The first global health day, known as World AIDS Day, every year on December 1, shows people around the world support for those living with HIV, celebrating those who died and gathered together to find cures.  World AIDS Day was founded in 1988 as a way to raise awareness about the disease, as well as show support for those living with it. In its 30th th year, the theme of the 2018 World AIDS Day is to “feel your status”, according to the UN United Nations Program on HIV and AIDS (UNAIDS). The theme is part of an attempt to encourage people to be tested, because thousands of people living with HIV do not even know it.
While HIV and AIDS are commonly used interchangeably, the conditions are not the same. Human immunodeficiency virus, the formal name for HIV, is a virus that causes acquired immunodeficiency syndrome, shortened AIDS. After a person has been infected with HIV, the immune system continues to weaken because AIDS is the last step of the infection.
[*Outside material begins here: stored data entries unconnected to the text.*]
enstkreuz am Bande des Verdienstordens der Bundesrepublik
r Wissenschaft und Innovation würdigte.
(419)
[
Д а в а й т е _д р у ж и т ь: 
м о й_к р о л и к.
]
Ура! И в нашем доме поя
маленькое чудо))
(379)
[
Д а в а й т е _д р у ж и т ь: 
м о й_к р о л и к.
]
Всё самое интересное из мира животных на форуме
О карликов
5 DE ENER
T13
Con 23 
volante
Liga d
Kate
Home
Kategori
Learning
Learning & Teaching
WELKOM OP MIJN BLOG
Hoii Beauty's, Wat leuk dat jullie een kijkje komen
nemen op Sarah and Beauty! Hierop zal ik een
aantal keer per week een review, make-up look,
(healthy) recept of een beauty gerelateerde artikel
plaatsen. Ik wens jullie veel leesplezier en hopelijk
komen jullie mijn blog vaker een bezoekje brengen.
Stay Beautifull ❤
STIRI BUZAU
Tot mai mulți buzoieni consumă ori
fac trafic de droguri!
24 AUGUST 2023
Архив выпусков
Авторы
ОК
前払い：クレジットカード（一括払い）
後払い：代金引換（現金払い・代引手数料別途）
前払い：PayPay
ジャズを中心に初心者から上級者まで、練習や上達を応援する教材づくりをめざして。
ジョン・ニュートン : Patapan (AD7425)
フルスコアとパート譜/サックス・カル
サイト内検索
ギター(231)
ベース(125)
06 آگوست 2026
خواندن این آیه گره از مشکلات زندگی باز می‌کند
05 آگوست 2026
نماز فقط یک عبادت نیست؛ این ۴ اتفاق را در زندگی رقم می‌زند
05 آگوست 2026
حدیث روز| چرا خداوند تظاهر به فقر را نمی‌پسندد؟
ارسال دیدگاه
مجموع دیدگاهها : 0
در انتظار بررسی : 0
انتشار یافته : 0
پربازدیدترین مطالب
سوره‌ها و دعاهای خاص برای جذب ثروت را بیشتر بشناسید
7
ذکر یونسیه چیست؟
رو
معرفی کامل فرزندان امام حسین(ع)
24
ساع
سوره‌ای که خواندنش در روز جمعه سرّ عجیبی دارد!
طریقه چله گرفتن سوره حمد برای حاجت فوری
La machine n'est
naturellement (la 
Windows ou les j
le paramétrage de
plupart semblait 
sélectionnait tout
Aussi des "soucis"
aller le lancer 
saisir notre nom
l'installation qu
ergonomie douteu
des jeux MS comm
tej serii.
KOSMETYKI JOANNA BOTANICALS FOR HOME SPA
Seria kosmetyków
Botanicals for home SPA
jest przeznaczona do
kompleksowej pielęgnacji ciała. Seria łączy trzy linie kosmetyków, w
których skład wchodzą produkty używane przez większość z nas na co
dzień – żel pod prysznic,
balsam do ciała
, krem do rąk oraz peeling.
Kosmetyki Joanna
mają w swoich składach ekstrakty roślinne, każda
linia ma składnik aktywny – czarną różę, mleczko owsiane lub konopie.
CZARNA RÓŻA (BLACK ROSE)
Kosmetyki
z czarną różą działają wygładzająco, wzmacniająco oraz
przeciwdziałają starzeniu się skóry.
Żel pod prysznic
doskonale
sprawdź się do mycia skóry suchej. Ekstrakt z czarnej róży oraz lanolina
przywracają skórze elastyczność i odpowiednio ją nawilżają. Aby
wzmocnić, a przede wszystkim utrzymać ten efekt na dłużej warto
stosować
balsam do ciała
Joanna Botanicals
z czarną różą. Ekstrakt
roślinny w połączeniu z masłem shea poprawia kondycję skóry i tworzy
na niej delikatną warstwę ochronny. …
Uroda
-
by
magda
While everyone with AIDS has HIV, not everyone who has HIV is developing AIDS.
The first official report on the AIDS epidemic came in the form of disease prevention and prevention (CDC) Morbidity and Mortality Weekly Report (MMWR) on June 5, 1
981. The report described a rare lung infection discovered in five previously healthy men who were homosexuals in Los Angeles. After the news reported the story, doctors rural areas shared similar cases with CDC.
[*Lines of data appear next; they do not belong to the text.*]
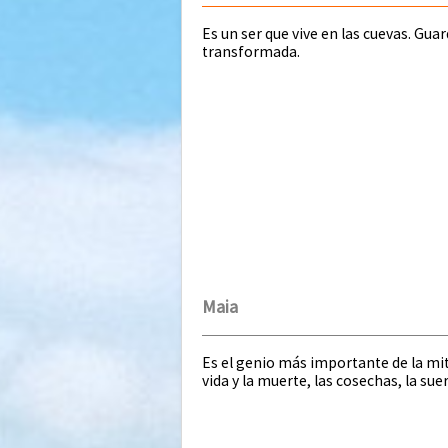
Es un ser que vive en las cuevas. Guar
transformada.
Maia
Es el genio más importante de la mit
vida y la muerte, las cosechas, la suer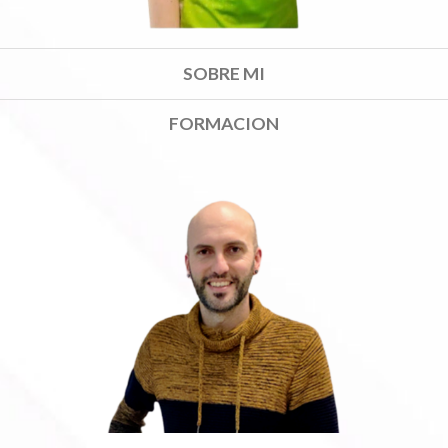
SOBRE MI
FORMACION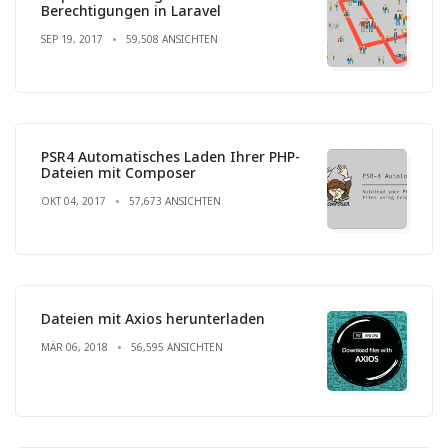
Berechtigungen in Laravel
SEP 19, 2017
59,508 ANSICHTEN
PSR4 Automatisches Laden Ihrer PHP-
Dateien mit Composer
OKT 04, 2017
57,673 ANSICHTEN
Dateien mit Axios herunterladen
MÄR 06, 2018
56,595 ANSICHTEN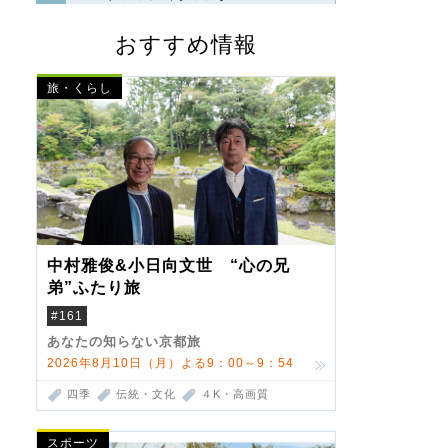
おすすめ情報
旅・くらし
中村雅俊&小日向文世 “心の兄
弟”ふたり旅
#161
あなたの知らない京都旅
2026年8月10日（月）よる9：00～9：54
四季
伝統・文化
４K・高画質
スポーツ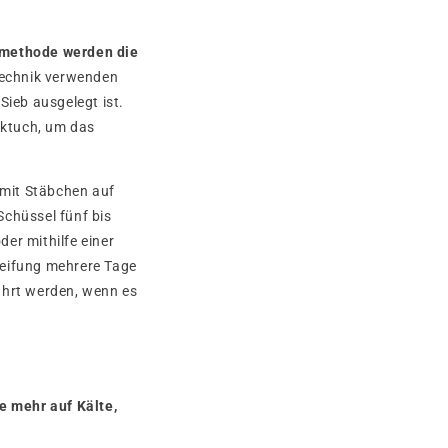
bmethode werden die
Technik verwenden
Sieb ausgelegt ist.
iktuch, um das
 mit Stäbchen auf
Schüssel fünf bis
er mithilfe einer
Reifung mehrere Tage
hrt werden, wenn es
e mehr auf Kälte,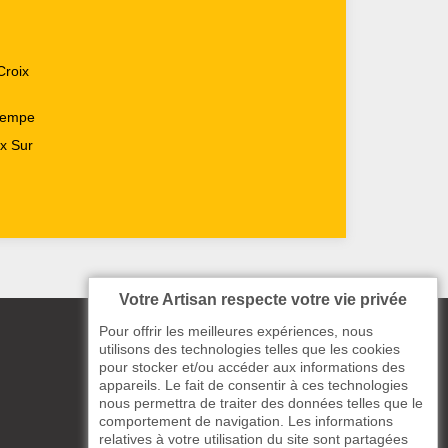
Croix
tempe
ix Sur
Votre Artisan respecte votre vie privée
Pour offrir les meilleures expériences, nous
utilisons des technologies telles que les cookies
pour stocker et/ou accéder aux informations des
appareils. Le fait de consentir à ces technologies
nous permettra de traiter des données telles que le
comportement de navigation. Les informations
relatives à votre utilisation du site sont partagées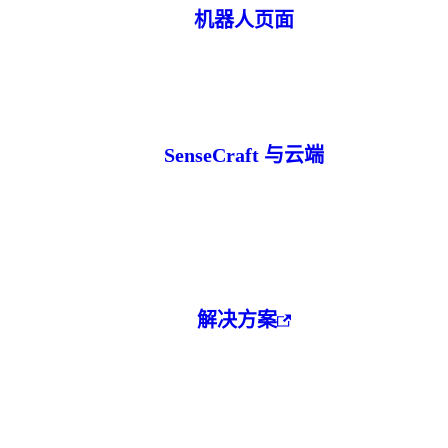
机器人页面
SenseCraft 与云端
解决方案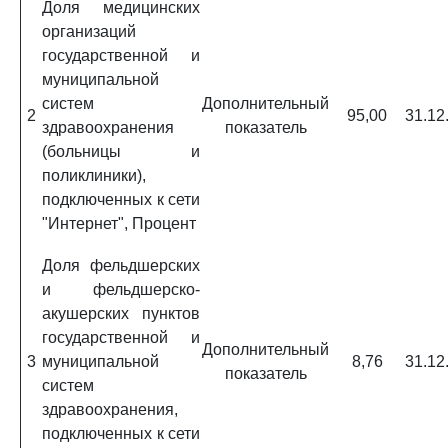
Доля медицинских
организаций
государственной и
муниципальной
систем
Дополнительный
2
95,00
31.12
здравоохранения
показатель
(больницы и
поликлиники),
подключенных к сети
"Интернет", Процент
Доля фельдшерских
и фельдшерско-
акушерских пунктов
государственной и
Дополнительный
3
муниципальной
8,76
31.12
показатель
систем
здравоохранения,
подключенных к сети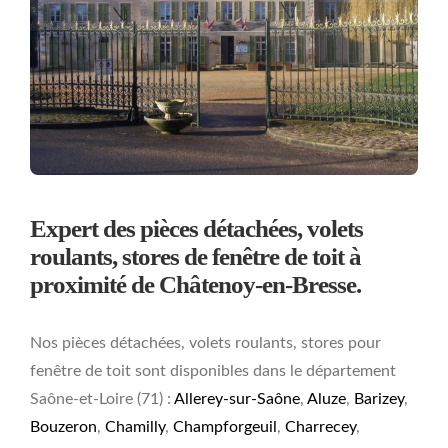
Expert des pièces détachées, volets
roulants, stores de fenêtre de toit à
proximité de Châtenoy-en-Bresse.
Nos pièces détachées, volets roulants, stores pour
fenêtre de toit sont disponibles dans le département
Saône-et-Loire (71) :
Allerey-sur-Saône
,
Aluze
,
Barizey
,
Bouzeron
,
Chamilly
,
Champforgeuil
,
Charrecey
,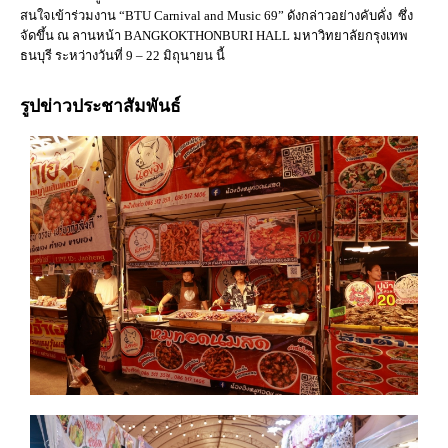
สนใจเข้าร่วมงาน “BTU Carnival and Music 69” ดังกล่าวอย่างคับคั่ง ซึ่ง
จัดขึ้น ณ ลานหน้า BANGKOKTHONBURI HALL มหาวิทยาลัยกรุงเทพ
ธนบุรี ระหว่างวันที่ 9 – 22 มิถุนายน นี้
รูปข่าวประชาสัมพันธ์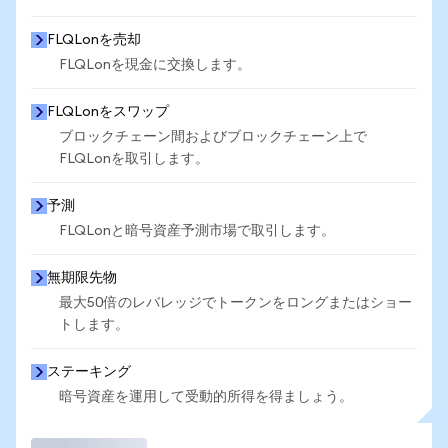
FLQLonを売却
FLQLonを現金に交換します。
FLQLonをスワップ
ブロックチェーン間およびブロックチェーン上で
FLQLonを取引します。
予測
FLQLonと暗号資産予測市場で取引します。
無期限先物
最大50倍のレバレッジでトークンをロングまたはショー
トします。
ステーキング
暗号資産を運用して受動的所得を得ましょう。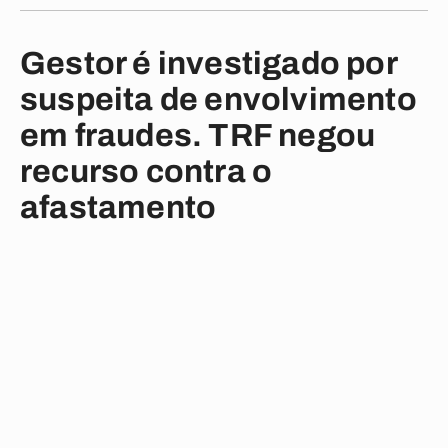
Gestor é investigado por
suspeita de envolvimento
em fraudes. TRF negou
recurso contra o
afastamento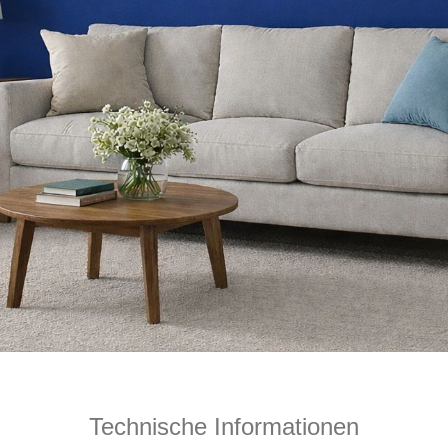
Technische Informationen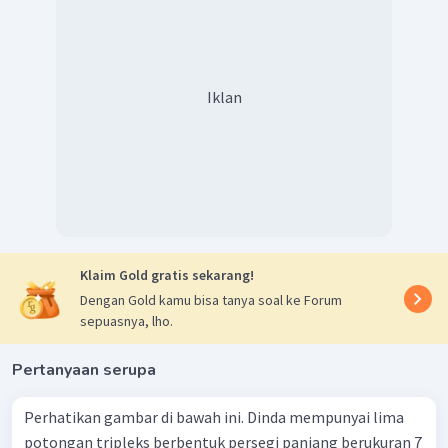
Iklan
Klaim Gold gratis sekarang!
Dengan Gold kamu bisa tanya soal ke Forum
sepuasnya, lho.
Pertanyaan serupa
Perhatikan gambar di bawah ini. Dinda mempunyai lima
potongan tripleks berbentuk persegi panjang berukuran 7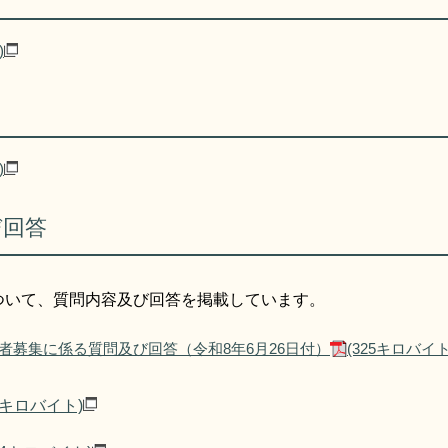
)
)
び回答
ついて、質問内容及び回答を掲載しています。
者募集に係る質問及び回答（令和8年6月26日付）
(325キロバイト
86キロバイト)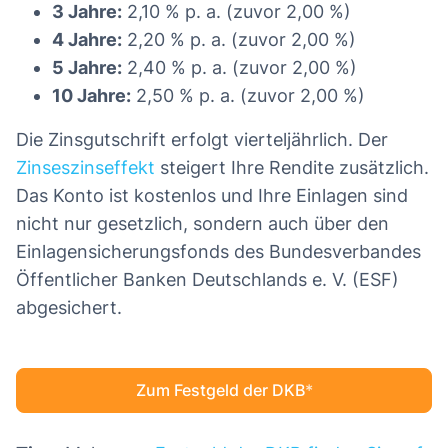
3 Jahre:
2,10 % p. a. (zuvor 2,00 %)
4 Jahre:
2,20 % p. a. (zuvor 2,00 %)
5 Jahre:
2,40 % p. a. (zuvor 2,00 %)
10 Jahre:
2,50 % p. a. (zuvor 2,00 %)
Die Zinsgutschrift erfolgt vierteljährlich. Der
Zinseszinseffekt
steigert Ihre Rendite zusätzlich.
Das Konto ist kostenlos und Ihre Einlagen sind
nicht nur gesetzlich, sondern auch über den
Einlagensicherungsfonds des Bundesverbandes
Öffentlicher Banken Deutschlands e. V. (ESF)
abgesichert.
Zum Festgeld der DKB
By the end of 1981 there were 270 reported cases of severe immunodeficiency among men who were homosexuals and 121 of these people died.
Clinics specially designed for the treatment of persons who had AIDS were first opened in September 1982, The same year as the term AIDS was used for the first time.
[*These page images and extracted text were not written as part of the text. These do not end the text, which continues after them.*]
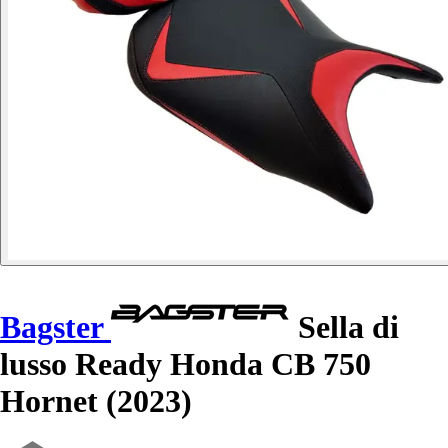
Bagster
Sella di
lusso Ready Honda CB 750
Hornet (2023)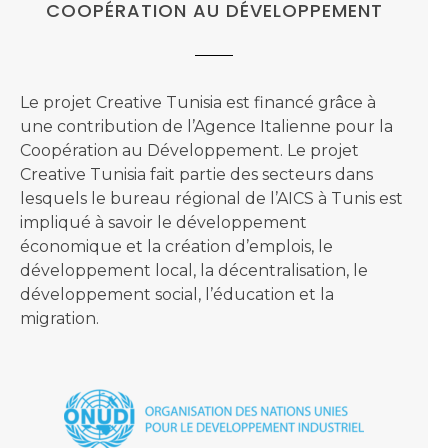
COOPÉRATION AU DÉVELOPPEMENT
Le projet Creative Tunisia est financé grâce à
une contribution de l’Agence Italienne pour la
Coopération au Développement. Le projet
Creative Tunisia fait partie des secteurs dans
lesquels le bureau régional de l’AICS à Tunis est
impliqué à savoir le développement
économique et la création d’emplois, le
développement local, la décentralisation, le
développement social, l’éducation et la
migration.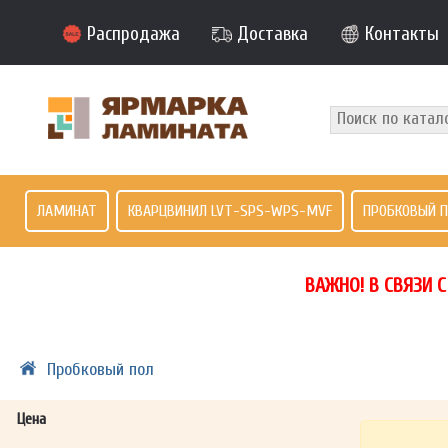
Распродажа
Доставка
Контакты
ЛАМИНАТ
КВАРЦВИНИЛ LVT-SPS-WPS-MVF
ПРОБКОВЫЙ 
ВАЖНО! В СВЯЗИ 
Пробковый пол
Цена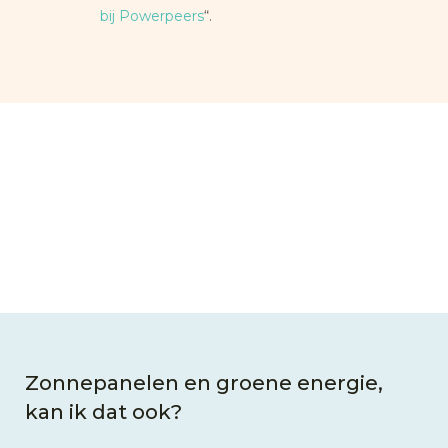
bij Powerpeers
“.
Zonnepanelen en groene energie,
kan ik dat ook?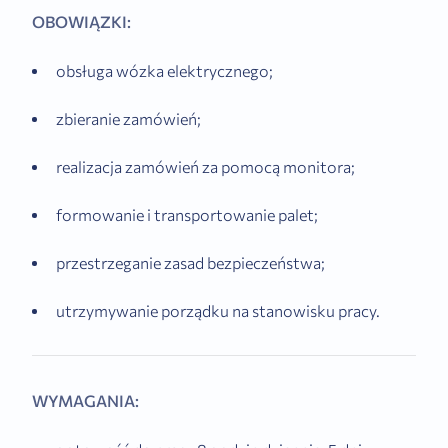
OBOWIĄZKI:
obsługa wózka elektrycznego;
zbieranie zamówień;
realizacja zamówień za pomocą monitora;
formowanie i transportowanie palet;
przestrzeganie zasad bezpieczeństwa;
utrzymywanie porządku na stanowisku pracy.
WYMAGANIA:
Originally believed to be a disease affecting only men who were homosexuals, CDC reported on December 10, 1982 that a child was diagnosed with AIDS, believed to have been infected after a blood transfusion. Since January 1983, the CDC-reported women, who had AIDS-positive sex partners, also reported the disease.
The same year, the MMWR report noted that AIDS can be transmitted sexually or through blood exposure. It also excludes the spread of disease through temporary contact, food, water, air or environmental sources.
In an epidemic, 1984, Margaret Heckler, secretary of the Department of Health and Human Services, identified the cause of AIDS being the retrovirus HTLV-III and predicted a vaccine would be found within two years. Thirty two years later there is still no vaccination against AIDS.
The United States was far from the only country dealing with the AIDS crisis and in 1987 it became the first disease ever debated at the UN General Assembly. In the same year, the first anti-retroviral drug zidovudine (AZT) was approved.